Check every line of the data below for "formación". Copy each one that has it.

Supplied material Block Start

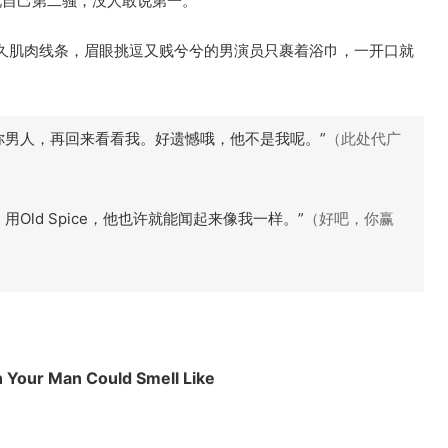
如果说自己第二骚，没人敢说第一。
永久肌肉线条，眉眼挑逗又贱兮兮的男演员只裹着浴巾，一开口就
你男人，再回来看看我。好遗憾哦，他不是我呢。”
（此处代广
Old Spice，他也许就能闻起来像我一样。”
（好吧，你赢
 Your Man Could Smell Like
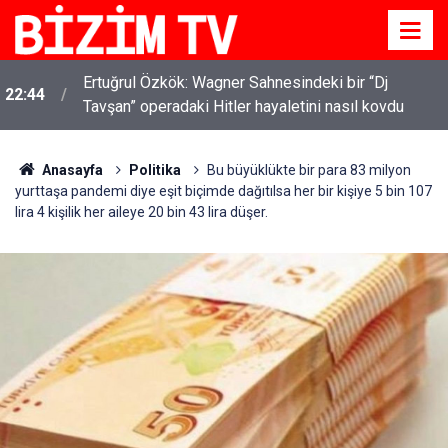
Ertuğrul Özkök: Wagner Sahnesindeki bir “Dj
22:44
Tavşan” operadaki Hitler hayaletini nasıl kovdu
Anasayfa
Politika
Bu büyüklükte bir para 83 milyon
yurttaşa pandemi diye eşit biçimde dağıtılsa her bir kişiye 5 bin 107
lira 4 kişilik her aileye 20 bin 43 lira düşer.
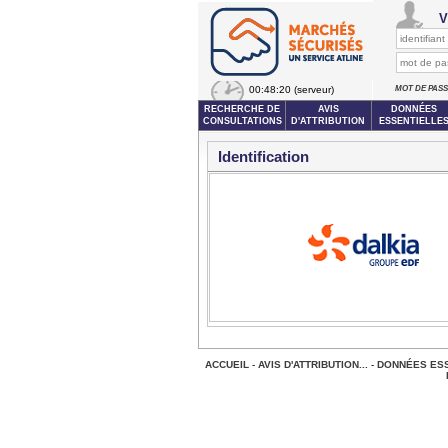
V
00:48:20
(serveur)
MOT DE PAS
RECHERCHE DE
AVIS
DONNÉES
CONSULTATIONS
D'ATTRIBUTION
ESSENTIELLE
Identification
ACCUEIL
-
AVIS D'ATTRIBUTION...
-
DONNÉES ESS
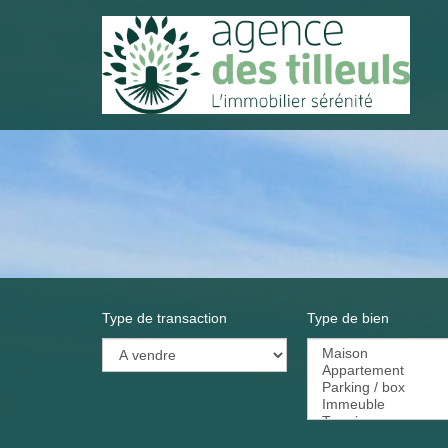
Type de transaction
Type de bien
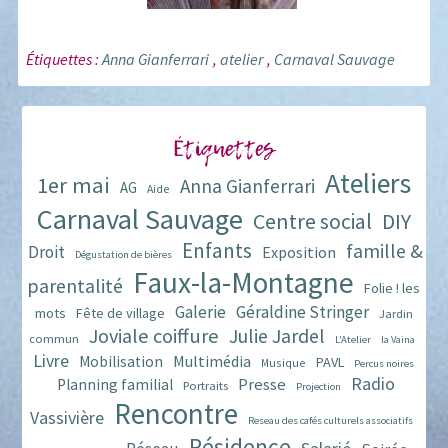
Étiquettes :
Anna Gianferrari
,
atelier
,
Carnaval Sauvage
Étiquettes
Ateliers
1er mai
Anna Gianferrari
AG
Aide
Carnaval Sauvage
Centre social
DIY
Enfants
famille &
Droit
Exposition
Dégustation de bières
Faux-la-Montagne
parentalité
Folie ! les
Galerie
Géraldine Stringer
mots
Fête de village
Jardin
Joviale coiffure
Julie Jardel
commun
L'Atelier
la Vaina
Livre
Multimédia
Mobilisation
PAVL
Musique
Percus noires
Radio
Presse
Planning familial
Portraits
Projection
Rencontre
Vassivière
Reseau des cafés culturels associatifs
Résidence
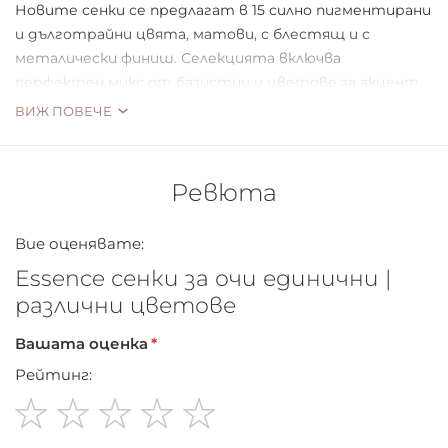
Новите сенки се предлагат в 15 силно пигментирани
и дълготрайни цвята, матови, с блестящ и с
металически финиш. Селекцията включва
перфектен микс от базистни и цветове за акцент,
които те приканват да бъдеш креативна и да
ВИЖ ПОВЕЧЕ
опиташ нови съчетания. Сенките могат да се
използват индивидуално или в комбинация.
Ревюта
Вие оценявате:
Essence сенки за очи единични |
различни цветове
Вашата оценка
Рейтинг:
1
2
3
4
5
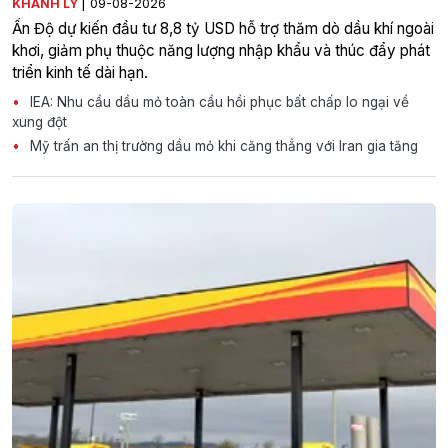
|
KHÁNH LY
09-08-2026
Ấn Độ dự kiến đầu tư 8,8 tỷ USD hỗ trợ thăm dò dầu khí ngoài
khơi, giảm phụ thuộc năng lượng nhập khẩu và thúc đẩy phát
triển kinh tế dài hạn.
IEA: Nhu cầu dầu mỏ toàn cầu hồi phục bất chấp lo ngại về
xung đột
Mỹ trấn an thị trường dầu mỏ khi căng thẳng với Iran gia tăng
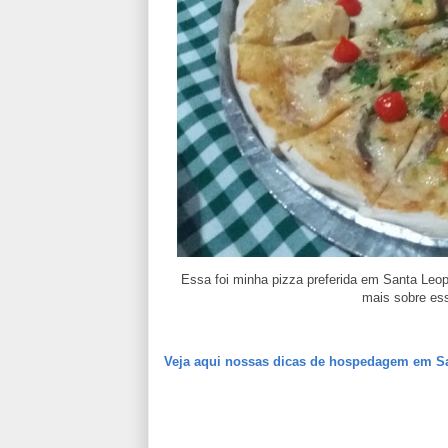
Essa foi minha pizza preferida em Santa Leop
mais sobre ess
Veja aqui nossas dicas de hospedagem em Sa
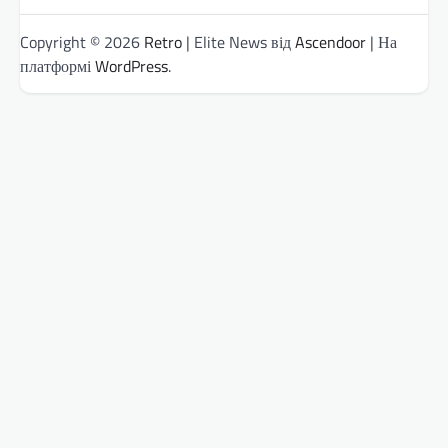
Copyright © 2026
Retro
| Elite News від
Ascendoor
| На
платформі
WordPress
.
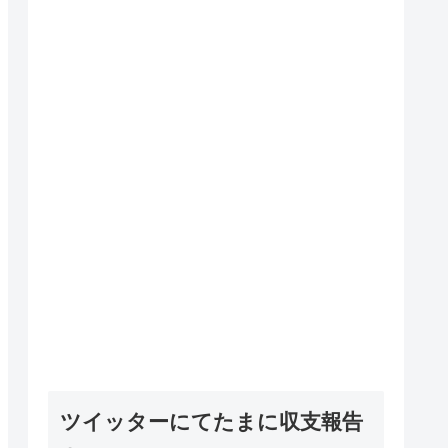
ツイッターにてたまに収支報告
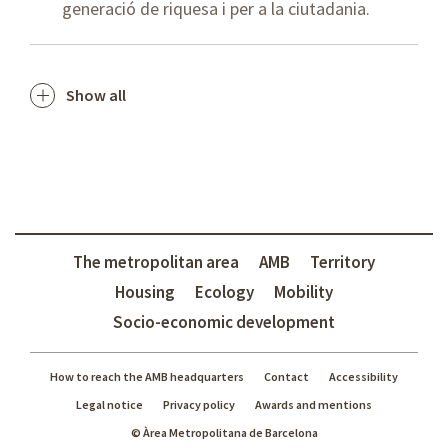
generació de riquesa i per a la ciutadania.
Show all
The metropolitan area
AMB
Territory
Housing
Ecology
Mobility
Socio-economic development
How to reach the AMB headquarters
Contact
Accessibility
Legal notice
Privacy policy
Awards and mentions
© Àrea Metropolitana de Barcelona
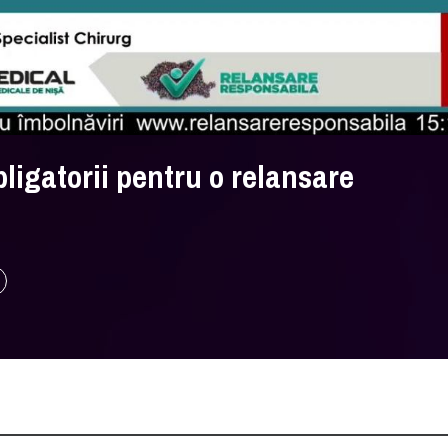
ligatorii pentru o relansare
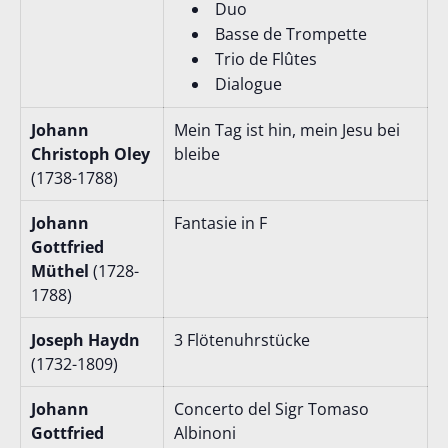
Duo
Basse de Trompette
Trio de Flûtes
Dialogue
Johann
Mein Tag ist hin, mein Jesu bei
Christoph Oley
bleibe
(1738-1788)
Johann
Fantasie in F
Gottfried
Müthel
(1728-
1788)
Joseph Haydn
3 Flötenuhrstücke
(1732-1809)
Johann
Concerto del Sigr Tomaso
Gottfried
Albinoni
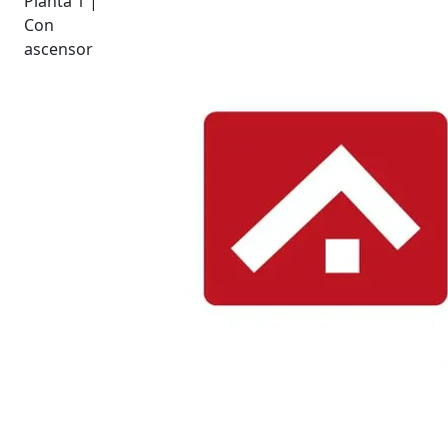
Planta 1 |
Con
ascensor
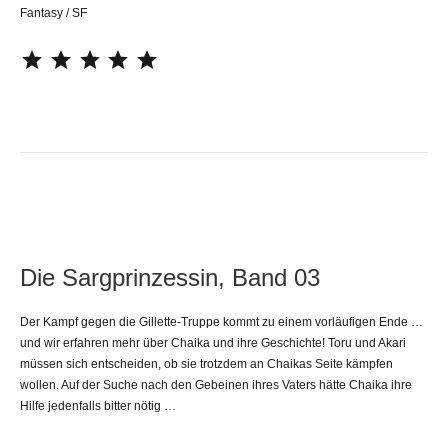
Fantasy / SF
⭐
⭐
⭐
⭐
⭐
Die Sargprinzessin, Band 03
Der Kampf gegen die Gillette-Truppe kommt zu einem vorläufigen Ende …
und wir erfahren mehr über Chaika und ihre Geschichte! Toru und Akari
müssen sich entscheiden, ob sie trotzdem an Chaikas Seite kämpfen
wollen. Auf der Suche nach den Gebeinen ihres Vaters hätte Chaika ihre
Hilfe jedenfalls bitter nötig …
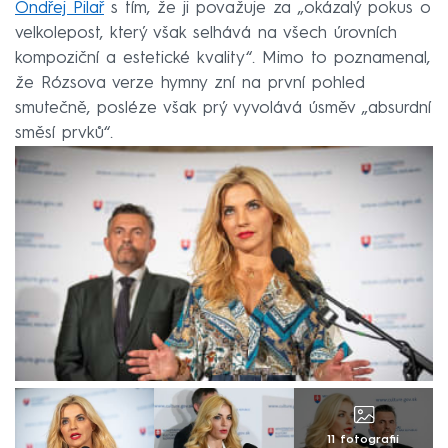
Ondřej Pilař
s tím, že ji považuje za „okázalý pokus o
velkolepost, který však selhává na všech úrovních
kompoziční a estetické kvality“. Mimo to poznamenal,
že Rózsova verze hymny zní na první pohled
smutečně, posléze však prý vyvolává úsměv „absurdní
směsí prvků“.
11 fotografií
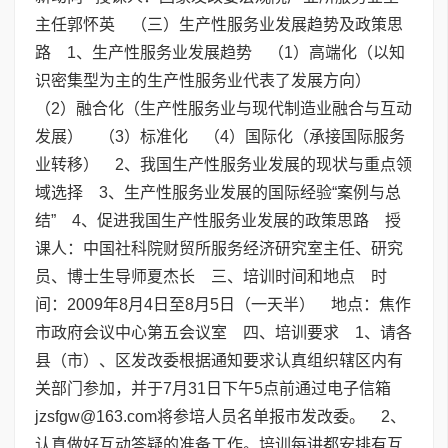
主任郭怀英 （三）生产性服务业发展趋势及政策思
路 1、生产性服务业发展趋势 （1）高端化（以知
识密集型为主的生产性服务业代表了发展方向）
（2）融合化（生产性服务业与现代制造业融合与互动
发展） （3）标准化 （4）国际化（承接国际服务
业转移） 2、我国生产性服务业发展的现状与重点领
域选择 3、生产性服务业发展的国际经验“案例与总
结” 4、促进我国生产性服务业发展的政策思路 授
课人：中国社科院财贸所服务经济研究室主任、研究
员、博士生导师夏杰长 三、培训时间和地点 时
间：2009年8月4日至8月5日（一天半） 地点：焦作
市政府会议中心第五会议室 四、培训要求 1、请各
县（市）、区发改委根据通知要求认真组织辖区内有
关部门参加，并于7月31日下午5点前通过电子信箱
jzsfgw@163.com将参培人员名单报市发改委。 2、
认真做好互动答疑的准备工作。培训每讲都安排有互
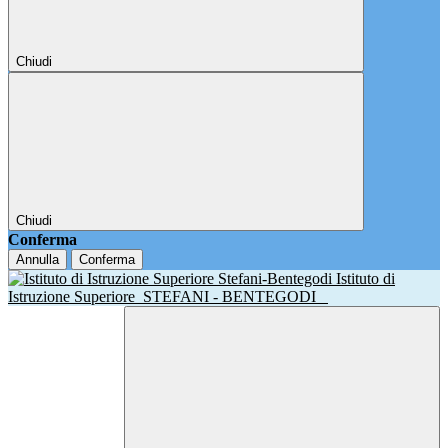
Chiudi
Chiudi
Conferma
Annulla
Conferma
Istituto di
Istruzione Superiore
STEFANI - BENTEGODI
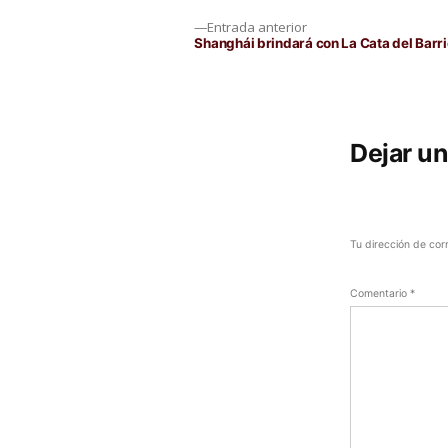
Navegación
Entrada
Entrada anterior
anterior:
Shanghái brindará con La Cata del Barri
de
entradas
Dejar u
Tu dirección de cor
Comentario
*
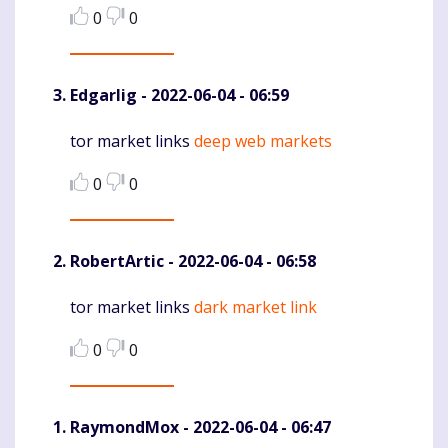
0
0
Edgarlig
- 2022-06-04 - 06:59
tor market links
deep web markets
Komentaras
0
0
RobertArtic
- 2022-06-04 - 06:58
tor market links
dark market link
Komentaras
0
0
RaymondMox
- 2022-06-04 - 06:47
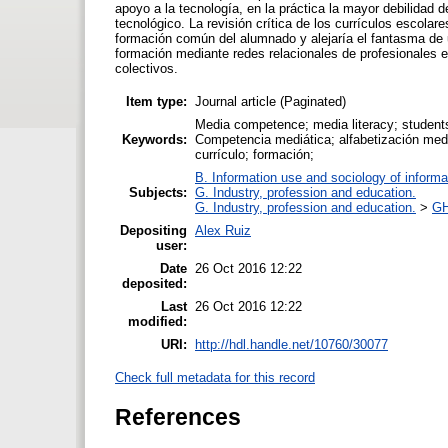
apoyo a la tecnología, en la práctica la mayor debilidad d
tecnológico. La revisión crítica de los currículos escolar
formación común del alumnado y alejaría el fantasma de u
formación mediante redes relacionales de profesionales
colectivos.
Item type:
Journal article (Paginated)
Media competence; media literacy; students;
Keywords:
Competencia mediática; alfabetización medi
currículo; formación;
B. Information use and sociology of informa
Subjects:
G. Industry, profession and education.
G. Industry, profession and education.
>
GH
Depositing
Alex Ruiz
user:
Date
26 Oct 2016 12:22
deposited:
Last
26 Oct 2016 12:22
modified:
URI:
http://hdl.handle.net/10760/30077
Check full metadata for this record
References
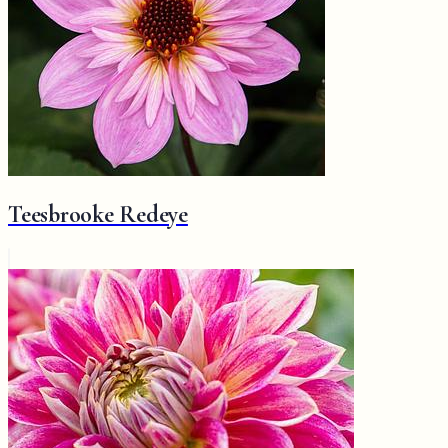
Teesbrooke Redeye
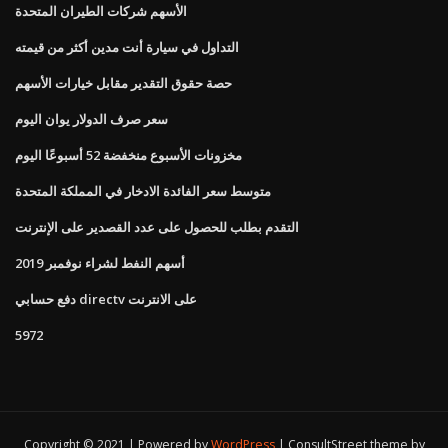
الأسهم شركات الطيران المتحدة
التداول في سيارة أنت مدين أكثر من قيمته
حصة حقوق التقدير مقابل خيارات الأسهم
سعر صرف الدولار يوان اليوم
مخزونات الأسبوع منخفضة 52 أسبوعًا اليوم
متوسط ​​سعر الفائدة الادخار في المملكة المتحدة
التقدم بطلب للحصول على عدد القصدير على الإنترنت
أسهم النفط لشراء نوفمبر 2019
دفع حسابي directv على الانترنت
5972
Copyright © 2021 | Powered by
WordPress
|
ConsultStreet theme by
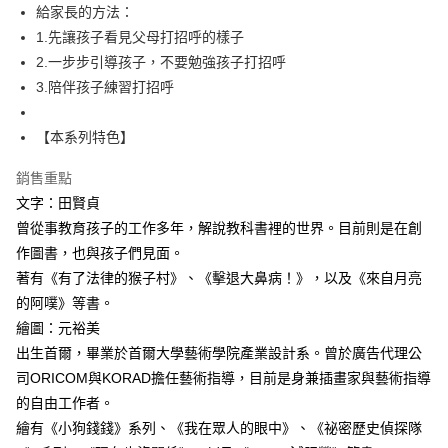
給家長的方法：
1.先讓孩子看見父母打招呼的樣子
2.一步步引導孩子，不要勉強孩子打招呼
3.陪伴孩子練習打招呼
【本系列特色】
銷售重點
文字：田賢貞
曾從事教育孩子的工作多年，解說教科書裡的世界。目前則是在創
作圖書，也與孩子們見面。
著有《有了法律的猴子村》、《擊退大鼻病！》，以及《來自月亮
的阿噗》等書。
繪圖：元裕美
出生首爾，畢業於首爾大學藝術學院產業設計系。曾於廣告代理公
司ORICOM與KORAD擔任藝術指導，目前是身兼插畫家與藝術指導
的自由工作者。
繪有《小狗錢錢》系列、《我在眾人的眼中》、《祕密歷史偵探隊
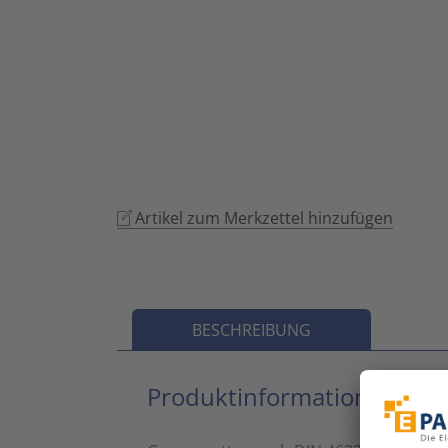
Artikel zum Merkzettel hinzufügen
BESCHREIBUNG
Produktinformationen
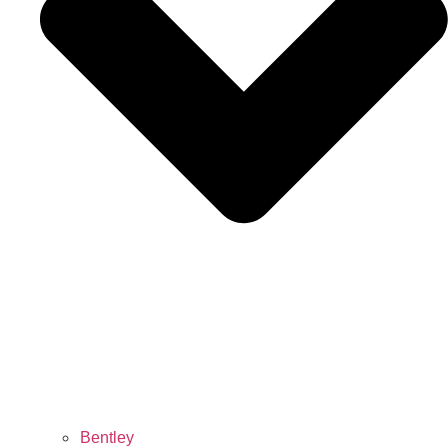
Bentley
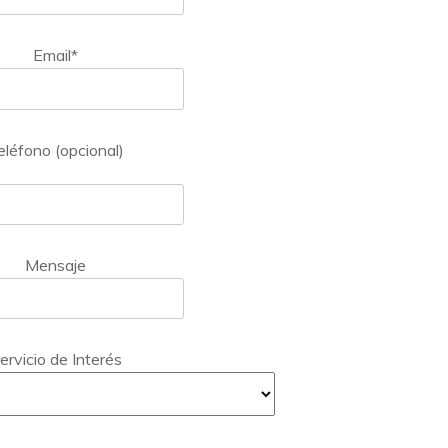
Email*
eléfono (opcional)
Mensaje
ervicio de Interés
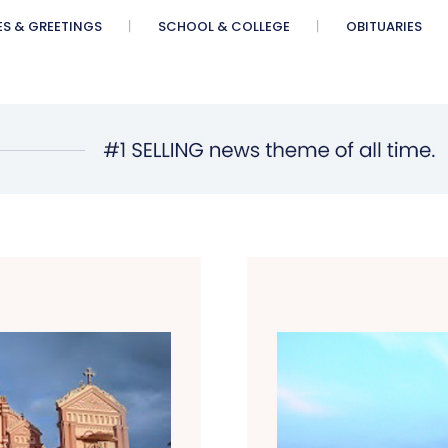
ES & GREETINGS
SCHOOL & COLLEGE
OBITUARIES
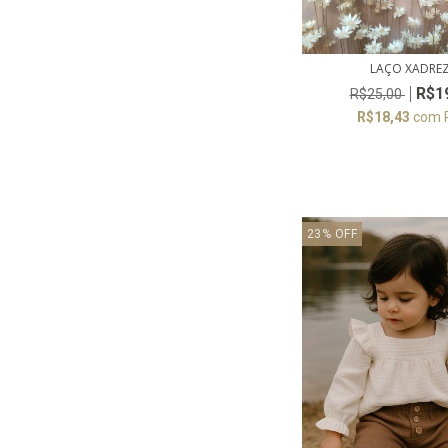
LAÇO XADRE
R$1
R$25,00
R$18,43
com
23
%
OFF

Supplied material Block End

▶ **Final answer**:
formación común del alumnado y alejaría el fantasma de u
formación mediante redes relacionales de profesionales
currículo; formación;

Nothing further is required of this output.